When user wants to run /opt/GPDSB/tpcds.sh as role ${ADMIN_USER} against a custom database, for example, if people wish to run tpcds as gpadmin user against a database named test, they can simply change the following line in gpdsb_variables.sh and then source it:
export PGDATABASE="test"
and executing the script ./tpcds.sh it'd fail with:
psql:/opt/GPDSB/05_sql/101.dsbench.01.sql:25: ERROR: relation "store_returns" does not exist
LINE 5: from store_returns
GPDSB 1.0
The query content indicated that it's querying the table store_returns without specifying any schema:
$ cat /opt/GPDSB/05_sql/101.dsbench.01.sql
set role dsbench;
:EXPLAIN_ANALYZE
-- start query 12 in stream 0 using template query1.tpl and seed 893351816
with customer_total_return as
(select sr_customer_sk as ctr_customer_sk
,sr_store_sk as ctr_store_sk
,sum(SR_RETURN_TAX) as ctr_total_return
from store_returns
,date_dim
where sr_returned_date_sk = d_date_sk
and d_year =2001
group by sr_customer_sk
,sr_store_sk)
select c_customer_id
from customer_total_return ctr1
,store
,customer
where ctr1.ctr_total_return > (select avg(ctr_total_return)*1.2
from customer_total_return ctr2
where ctr1.ctr_store_sk = ctr2.ctr_store_sk)
and s_store_sk = ctr1.ctr_store_sk
and s_state = 'TN'
and ctr1.ctr_customer_sk = c_customer_sk
order by c_customer_id
limit 100;
-- end query 12 in stream 0 using template query1.tpl
This table was created under tpcds schema during previous steps:
$ cat 03_ddl/018.gpdb.store_returns.sql
CREATE TABLE tpcds.store_returns (
sr_returned_date_sk integer,
sr_return_time_sk integer,
sr_item_sk integer NOT NULL,
sr_customer_sk integer,
sr_cdemo_sk integer,
sr_hdemo_sk integer,
sr_addr_sk integer,
sr_store_sk integer,
sr_reason_sk integer,
sr_ticket_number bigint NOT NULL,
sr_return_quantity integer,
sr_return_amt numeric(7,2),
sr_return_tax numeric(7,2),
sr_return_amt_inc_tax numeric(7,2),
sr_fee numeric(7,2),
sr_return_ship_cost numeric(7,2),
sr_refunded_cash numeric(7,2),
sr_reversed_charge numeric(7,2),
sr_store_credit numeric(7,2),
sr_net_loss numeric(7,2)
)
WITH (:MEDIUM_STORAGE)
:DISTRIBUTED_BY
partition by range(sr_returned_date_sk)
(start(2450815) INCLUSIVE end(2453005) INCLUSIVE every (100),
default partition others);
However, GPDSB tpcds.sh did not alter the search_path for custom database, it only altered for database ${ADMIN_USER}, so for a custom database the search_path remain as default public, which further result in "relation does not exist" error.

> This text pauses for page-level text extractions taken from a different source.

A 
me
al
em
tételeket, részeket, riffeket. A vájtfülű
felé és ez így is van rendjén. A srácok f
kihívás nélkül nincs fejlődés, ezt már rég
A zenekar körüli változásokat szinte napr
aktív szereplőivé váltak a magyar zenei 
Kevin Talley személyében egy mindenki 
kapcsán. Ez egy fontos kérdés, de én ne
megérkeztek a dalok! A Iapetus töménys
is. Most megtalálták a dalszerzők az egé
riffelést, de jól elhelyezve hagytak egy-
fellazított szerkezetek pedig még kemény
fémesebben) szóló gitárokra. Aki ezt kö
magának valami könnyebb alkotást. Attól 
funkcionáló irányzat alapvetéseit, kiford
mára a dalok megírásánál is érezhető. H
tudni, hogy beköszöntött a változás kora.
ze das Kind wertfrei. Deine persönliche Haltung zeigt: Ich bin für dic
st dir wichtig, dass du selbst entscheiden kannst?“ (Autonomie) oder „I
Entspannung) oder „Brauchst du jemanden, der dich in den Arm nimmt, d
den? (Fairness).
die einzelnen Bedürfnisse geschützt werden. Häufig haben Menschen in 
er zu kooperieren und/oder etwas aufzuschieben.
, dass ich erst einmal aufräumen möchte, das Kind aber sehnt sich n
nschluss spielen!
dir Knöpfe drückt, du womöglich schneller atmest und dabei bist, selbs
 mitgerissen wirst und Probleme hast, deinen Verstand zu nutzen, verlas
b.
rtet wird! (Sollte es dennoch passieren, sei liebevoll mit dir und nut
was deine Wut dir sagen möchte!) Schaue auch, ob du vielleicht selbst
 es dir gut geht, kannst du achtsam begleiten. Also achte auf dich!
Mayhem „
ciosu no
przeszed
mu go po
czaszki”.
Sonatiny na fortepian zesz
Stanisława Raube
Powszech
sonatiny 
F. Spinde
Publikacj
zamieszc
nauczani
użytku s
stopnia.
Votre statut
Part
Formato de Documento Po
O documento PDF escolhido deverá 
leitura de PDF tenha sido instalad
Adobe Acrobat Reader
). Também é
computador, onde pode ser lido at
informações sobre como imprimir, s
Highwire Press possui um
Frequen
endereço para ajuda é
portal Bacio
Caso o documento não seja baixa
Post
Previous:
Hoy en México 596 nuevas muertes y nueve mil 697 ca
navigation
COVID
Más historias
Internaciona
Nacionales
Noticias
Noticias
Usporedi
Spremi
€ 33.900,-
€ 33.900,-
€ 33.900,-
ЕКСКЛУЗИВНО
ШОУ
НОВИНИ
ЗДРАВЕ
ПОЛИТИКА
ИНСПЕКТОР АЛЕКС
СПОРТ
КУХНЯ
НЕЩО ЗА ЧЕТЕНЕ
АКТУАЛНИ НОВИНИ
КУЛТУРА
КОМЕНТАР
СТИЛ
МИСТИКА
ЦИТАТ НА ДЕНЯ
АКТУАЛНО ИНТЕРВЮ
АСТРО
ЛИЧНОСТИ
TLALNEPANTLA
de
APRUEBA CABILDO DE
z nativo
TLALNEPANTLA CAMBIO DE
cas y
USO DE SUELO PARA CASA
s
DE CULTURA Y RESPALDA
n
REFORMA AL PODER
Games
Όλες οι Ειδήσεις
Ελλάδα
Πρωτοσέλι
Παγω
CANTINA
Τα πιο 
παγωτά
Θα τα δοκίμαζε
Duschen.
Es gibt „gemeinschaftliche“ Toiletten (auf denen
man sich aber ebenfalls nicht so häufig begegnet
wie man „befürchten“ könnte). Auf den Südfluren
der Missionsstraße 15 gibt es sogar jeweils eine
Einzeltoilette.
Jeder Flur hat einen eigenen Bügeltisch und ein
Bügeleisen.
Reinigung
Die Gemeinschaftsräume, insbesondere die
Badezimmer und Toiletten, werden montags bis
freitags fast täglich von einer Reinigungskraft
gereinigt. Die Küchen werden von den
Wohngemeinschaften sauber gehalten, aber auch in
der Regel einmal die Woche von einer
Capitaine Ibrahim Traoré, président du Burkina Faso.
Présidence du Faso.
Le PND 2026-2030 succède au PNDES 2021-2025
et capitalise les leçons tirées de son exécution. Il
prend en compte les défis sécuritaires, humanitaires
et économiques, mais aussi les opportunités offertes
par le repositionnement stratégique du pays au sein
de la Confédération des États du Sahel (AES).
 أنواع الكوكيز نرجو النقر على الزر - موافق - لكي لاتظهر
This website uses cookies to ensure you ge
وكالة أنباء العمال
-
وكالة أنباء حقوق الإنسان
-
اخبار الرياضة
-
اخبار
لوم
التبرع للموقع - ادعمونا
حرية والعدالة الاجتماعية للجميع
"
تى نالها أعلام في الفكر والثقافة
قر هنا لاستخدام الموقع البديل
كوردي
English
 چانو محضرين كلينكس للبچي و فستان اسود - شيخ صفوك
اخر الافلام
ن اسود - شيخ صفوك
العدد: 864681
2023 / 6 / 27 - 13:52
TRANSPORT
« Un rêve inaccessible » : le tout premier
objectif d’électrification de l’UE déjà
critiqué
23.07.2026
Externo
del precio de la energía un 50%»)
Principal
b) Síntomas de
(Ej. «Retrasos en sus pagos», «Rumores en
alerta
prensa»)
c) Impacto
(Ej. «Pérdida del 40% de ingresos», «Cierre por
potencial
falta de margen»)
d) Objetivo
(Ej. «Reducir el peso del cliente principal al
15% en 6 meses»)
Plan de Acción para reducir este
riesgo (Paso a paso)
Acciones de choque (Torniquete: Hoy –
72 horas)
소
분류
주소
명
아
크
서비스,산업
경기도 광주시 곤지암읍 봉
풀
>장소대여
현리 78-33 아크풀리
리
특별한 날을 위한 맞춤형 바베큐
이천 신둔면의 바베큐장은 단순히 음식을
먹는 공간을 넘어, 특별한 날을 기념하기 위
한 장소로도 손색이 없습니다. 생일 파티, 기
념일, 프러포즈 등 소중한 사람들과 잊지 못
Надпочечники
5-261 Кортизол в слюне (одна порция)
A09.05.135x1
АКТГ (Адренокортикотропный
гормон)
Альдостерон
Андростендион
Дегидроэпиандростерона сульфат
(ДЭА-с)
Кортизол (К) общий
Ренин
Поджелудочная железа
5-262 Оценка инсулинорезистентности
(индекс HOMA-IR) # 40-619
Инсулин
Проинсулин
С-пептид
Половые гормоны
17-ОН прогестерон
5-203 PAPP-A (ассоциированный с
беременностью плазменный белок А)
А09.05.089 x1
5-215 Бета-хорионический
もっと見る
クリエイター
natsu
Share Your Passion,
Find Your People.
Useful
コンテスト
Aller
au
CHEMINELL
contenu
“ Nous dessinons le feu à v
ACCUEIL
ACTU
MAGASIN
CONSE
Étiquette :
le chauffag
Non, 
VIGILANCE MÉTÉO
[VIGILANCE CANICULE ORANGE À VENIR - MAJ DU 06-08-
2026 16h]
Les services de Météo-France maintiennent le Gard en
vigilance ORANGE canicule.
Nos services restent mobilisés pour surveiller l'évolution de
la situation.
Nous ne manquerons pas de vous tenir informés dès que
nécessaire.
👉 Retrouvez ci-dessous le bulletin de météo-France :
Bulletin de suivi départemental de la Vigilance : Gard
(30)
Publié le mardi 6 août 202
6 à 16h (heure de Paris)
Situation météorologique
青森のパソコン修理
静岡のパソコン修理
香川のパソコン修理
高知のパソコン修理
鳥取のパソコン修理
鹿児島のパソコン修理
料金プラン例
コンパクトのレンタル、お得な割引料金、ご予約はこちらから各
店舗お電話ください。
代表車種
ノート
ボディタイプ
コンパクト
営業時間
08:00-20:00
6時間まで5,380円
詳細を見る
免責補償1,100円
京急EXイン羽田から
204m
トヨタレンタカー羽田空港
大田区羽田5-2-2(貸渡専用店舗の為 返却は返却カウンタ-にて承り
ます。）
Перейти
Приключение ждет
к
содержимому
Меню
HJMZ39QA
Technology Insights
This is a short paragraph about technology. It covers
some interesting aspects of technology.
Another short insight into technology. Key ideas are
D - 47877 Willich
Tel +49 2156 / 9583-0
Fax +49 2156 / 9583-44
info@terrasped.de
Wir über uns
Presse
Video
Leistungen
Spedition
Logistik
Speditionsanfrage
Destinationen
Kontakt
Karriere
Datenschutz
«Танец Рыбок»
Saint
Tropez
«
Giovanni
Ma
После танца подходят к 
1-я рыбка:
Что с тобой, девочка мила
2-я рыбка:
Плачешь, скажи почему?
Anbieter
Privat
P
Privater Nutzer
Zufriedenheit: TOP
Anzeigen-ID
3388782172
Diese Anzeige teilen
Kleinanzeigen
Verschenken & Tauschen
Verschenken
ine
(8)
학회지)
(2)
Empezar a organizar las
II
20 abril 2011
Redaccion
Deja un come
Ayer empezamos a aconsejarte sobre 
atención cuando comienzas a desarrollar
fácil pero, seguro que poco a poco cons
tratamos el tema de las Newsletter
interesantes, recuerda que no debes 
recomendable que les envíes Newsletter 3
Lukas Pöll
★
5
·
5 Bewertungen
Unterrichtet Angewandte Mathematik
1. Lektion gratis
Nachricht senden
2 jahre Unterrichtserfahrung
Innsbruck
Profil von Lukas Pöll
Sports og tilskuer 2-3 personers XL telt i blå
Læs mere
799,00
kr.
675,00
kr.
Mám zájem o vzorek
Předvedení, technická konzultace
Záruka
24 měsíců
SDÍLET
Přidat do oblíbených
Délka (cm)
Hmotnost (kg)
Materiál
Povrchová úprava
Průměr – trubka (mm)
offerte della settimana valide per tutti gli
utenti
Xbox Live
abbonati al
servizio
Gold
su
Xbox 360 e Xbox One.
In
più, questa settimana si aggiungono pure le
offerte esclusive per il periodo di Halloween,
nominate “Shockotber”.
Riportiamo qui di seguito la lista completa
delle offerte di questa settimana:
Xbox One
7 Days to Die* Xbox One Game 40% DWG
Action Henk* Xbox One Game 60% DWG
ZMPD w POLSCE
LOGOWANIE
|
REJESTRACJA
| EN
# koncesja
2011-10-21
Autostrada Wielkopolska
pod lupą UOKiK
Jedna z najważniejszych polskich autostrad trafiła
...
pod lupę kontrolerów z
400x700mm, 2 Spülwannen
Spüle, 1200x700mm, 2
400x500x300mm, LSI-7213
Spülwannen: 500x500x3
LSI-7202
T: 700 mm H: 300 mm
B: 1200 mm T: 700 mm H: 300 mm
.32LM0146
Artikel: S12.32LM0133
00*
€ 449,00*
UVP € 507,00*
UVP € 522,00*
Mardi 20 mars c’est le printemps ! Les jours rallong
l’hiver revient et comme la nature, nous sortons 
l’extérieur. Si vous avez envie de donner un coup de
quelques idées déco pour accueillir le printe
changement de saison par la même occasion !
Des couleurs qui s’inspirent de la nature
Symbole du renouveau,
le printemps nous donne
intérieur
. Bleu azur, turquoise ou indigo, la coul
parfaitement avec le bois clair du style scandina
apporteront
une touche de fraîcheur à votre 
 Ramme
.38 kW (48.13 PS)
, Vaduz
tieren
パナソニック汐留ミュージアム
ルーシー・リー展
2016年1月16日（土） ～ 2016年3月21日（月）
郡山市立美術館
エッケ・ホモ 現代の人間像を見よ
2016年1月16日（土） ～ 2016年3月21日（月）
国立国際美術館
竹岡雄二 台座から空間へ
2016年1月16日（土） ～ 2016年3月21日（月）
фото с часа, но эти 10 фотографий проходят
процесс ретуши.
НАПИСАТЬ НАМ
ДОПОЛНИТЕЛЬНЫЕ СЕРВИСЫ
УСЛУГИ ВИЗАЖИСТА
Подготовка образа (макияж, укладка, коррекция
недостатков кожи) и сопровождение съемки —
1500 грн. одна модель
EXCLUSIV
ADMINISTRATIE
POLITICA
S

$ grep -n search_path /opt/GPDSB/03_ddl/rollout.sh.bak
80:SetSearchPath="ALTER database ${ADMIN_USER} SET search_path=tpcds, \"\${ADMIN_USER}\", public"
95:log_time "Set search_path for database ${ADMIN_USER}"
Resolution
Upgrade to GPDSB1.1 to fix this issue.
Temporary Workaround
Once tpcds schema is crearted, run ALTER DATABASE <database_name> SET search_path TO tpcds, public; to change the search path
2 more possible scenario if the error persists even after performing the workaround
Scenario #1
If there's any role config on ${ADMIN_USER} to set search_path, it will override the above query. For example if here is a ${ADMIN_USER} - gpadmin is with:
gpadmin=# select rolname, rolconfig from pg_roles where rolname='gpadmin';
rolname | rolconfig
---------+-----------
gpadmin | {"search_path=\"$user\", public"}
(1 row)
The tpc-ds benchmark run will keep failing, in this case, either:
- Reset the role search_path if it's not required
alter role gpadmin reset search_path ;
- Add tpcds into the search_path:
alter role gpadmin set search_path=tpcds, "$user", public ;
Scenario #2
- If there are any statement that was trying to set search_path when psql via .psqlrc, it will also result in the same error, for example:
# cat /home/gpadmin/.psqlrc
set search_path=public;
- In this case remove the line in .psqlrc if it is not required.